Mögliche Ursachen für chronische Schmerzen trotz kontrollierter Entzündung sind:

  • Strukturelle Schäden: Durch die Entzündung entstehen sogenannte Sekundärarthrosen, die ganz ohne entzündlichen Anteil auftreten können.
  • Sensibilisierung: Nerven selbst oder die zentrale Weiterleitung und Verarbeitung von Schmerz sind so verändert, dass bei gleicher Erregung Signale und damit Schmerzen einfacher ausgelöst werden können. Die Schmerzen können sich sogar verselbstständigen und ganz ohne Reize auftreten.
  • Psychische Faktoren: Die Psyche und der soziale Kontext spielen eine Rolle bei der Schmerzwahrnehmung. Bestimmte Neurotransmitter können bei psychischen Erkrankungen oder in belastenden Situationen verändert sein, was die Schmerzwahrnehmung beeinflussen kann.
  • Neuropathien: Schädigungen von Nerven selbst können zu neuropathischen Schmerzen führen, die als stechend, bohrend, einschießend oder unangenehm kribbelnd beschrieben werden.

Therapieansätze bei chronischen Schmerzen

Die Therapie chronischer Schmerzen bei rheumatischen Erkrankungen muss sehr individuell gestaltet werden. Es gibt verschiedene Medikamente, die speziell auf neuropathische Schmerzkomponenten wirken, wie Neuroleptika oder Schmerzmodulatoren aus der Gruppe der Psychopharmaka. Bei einer klar definierten Nervenreizung kann auch eine gezielte, lokale Therapie helfen.

Sollten Standardtherapien nicht ansprechen, kann als Versuch auch medizinisches Cannabis beziehungsweise Cannabinoide zum Einsatz kommen, insbesondere bei neuropathischen Schmerzen. Allerdings ist die Datenlage hierzu noch spärlich.

Generell gilt in der rheumatologischen Schmerztherapie das Stufenschema der WHO, das symptomorientiert arbeitet. Bei unzureichender Schmerzkontrolle wird die Intensität der Schmerztherapie stufenweise gesteigert - von Nichtopioiden über schwache Opioide bis hin zu starken Opioiden. Bei rheumatologischen Erkrankungen sollte man zunächst den mechanistischen Ansatz verfolgen und bei unzureichender Wirkung das WHO-Schema berücksichtigen.

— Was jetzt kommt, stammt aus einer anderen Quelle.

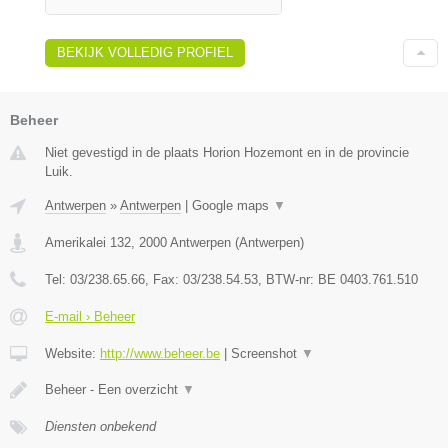
BEKIJK VOLLEDIG PROFIEL
Beheer
Niet gevestigd in de plaats Horion Hozemont en in de provincie
Luik.
Antwerpen
»
Antwerpen
|
Google maps
▼
Amerikalei 132
,
2000
Antwerpen
(
Antwerpen
)
Tel:
03/238.65.66
, Fax:
03/238.54.53
, BTW-nr:
BE 0403.761.510
E-mail › Beheer
Website:
http://www.beheer.be
|
Screenshot
▼
Beheer - Een overzicht
▼
Diensten onbekend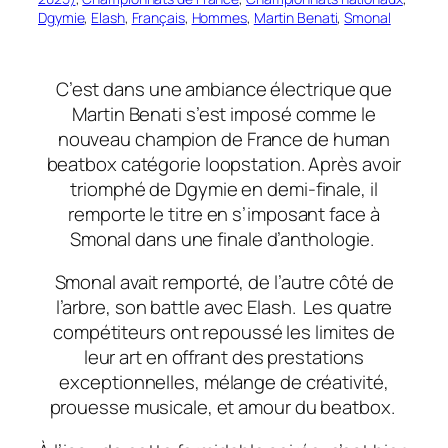
Dgymie
, 
Elash
, 
Français
, 
Hommes
, 
Martin Benati
, 
Smonal
C’est dans une ambiance électrique que
Martin Benati s’est imposé comme le
nouveau champion de France de human
beatbox catégorie loopstation. Après avoir
triomphé de Dgymie en demi-finale, il
remporte le titre en s’imposant face à
Smonal dans une finale d’anthologie.
Smonal avait remporté, de l’autre côté de
l’arbre, son battle avec Elash. Les quatre
compétiteurs ont repoussé les limites de
leur art en offrant des prestations
exceptionnelles, mélange de créativité,
prouesse musicale, et amour du beatbox.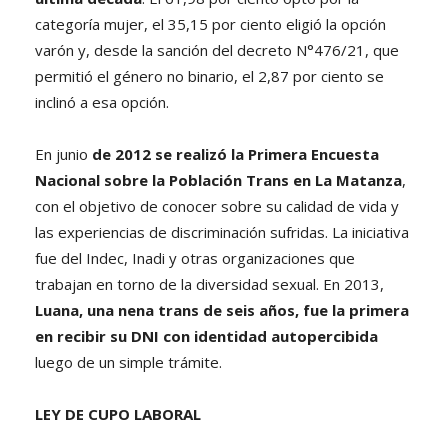
categoría mujer, el 35,15 por ciento eligió la opción
varón y, desde la sanción del decreto N°476/21, que
permitió el género no binario, el 2,87 por ciento se
inclinó a esa opción.
En junio
de 2012 se realizó la Primera Encuesta
Nacional sobre la Población Trans en La Matanza
,
con el objetivo de conocer sobre su calidad de vida y
las experiencias de discriminación sufridas. La iniciativa
fue del Indec, Inadi y otras organizaciones que
trabajan en torno de la diversidad sexual. En 2013,
Luana, una nena trans de seis años, fue la primera
en recibir su DNI con identidad autopercibida
luego de un simple trámite.
LEY DE CUPO LABORAL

Weitere rheumatische Erkrankungen und ihre Auswirkungen

Neben der rheumatoiden Arthritis gibt es weitere rheumatische Erkrankungen, die mit Nervenschmerzen in Verbindung stehen können:

  • Schuppenflechten-Arthritis (Arthritis psoriatica): Eine chronisch entzündliche Gelenkerkrankung, die zusammen mit einer Schuppenflechte (Psoriasis) auftritt.
  • Spondylitis ankylosans (Morbus Bechterew): Eine chronische entzündlich-rheumatische Erkrankung, die vorwiegend die Wirbelsäule befällt.
  • Polymyalgia rheumatica (entzündliches Muskelrheuma): Eine schmerzhafte Erkrankung der Muskulatur im Alter über 50 Jahre, die sich durch akute Muskelschmerzen und Steifigkeit auszeichnet.
  • Vaskulitis: Eine Entzündung von Blutgefäßen, die prinzipiell Blutgefäße in allen Organen betreffen kann.
  • Sjöqren-Syndrom: Eine systemische Bindegewebserkrankung, die vor allem durch einen entzündlichen Befall der Tränen- und Speicheldrüsen gekennzeichnet ist.
  • Systemischer Lupus Erythematodes (SLE): Eine Autoimmunerkrankung, die vielfältige Krankheitserscheinungen hervorrufen kann, darunter Hautveränderungen, Gelenkschmerzen und Organbeteiligung.
  • Reaktive Arthritis: Eine Gelenkentzündung, die als Reaktion nach einer gelenkfernen Infektion auftritt.
  • Lyme-Borreliose: Eine durch Zecken übertragene Krankheit, die neben Hautveränderungen auch das Nervensystem, das Herz-Kreislaufsystem und die Gelenke betreffen kann.
  • Systemische Sklerose: Eine seltene Erkrankung, die zu einer Verhärtung der Haut und des Bindegewebes führt und auch innere Organe betreffen kann.
  • Arthrose: Eine Gelenkerkrankung, die durch eine großflächige Knorpelschädigung gekennzeichnet ist.
  • Weichteilrheuma: Beschwerden, die Muskeln, Sehnen, Sehnenscheiden, Schleimbeutel, Bänder, Binde- und Fettgewebe betreffen.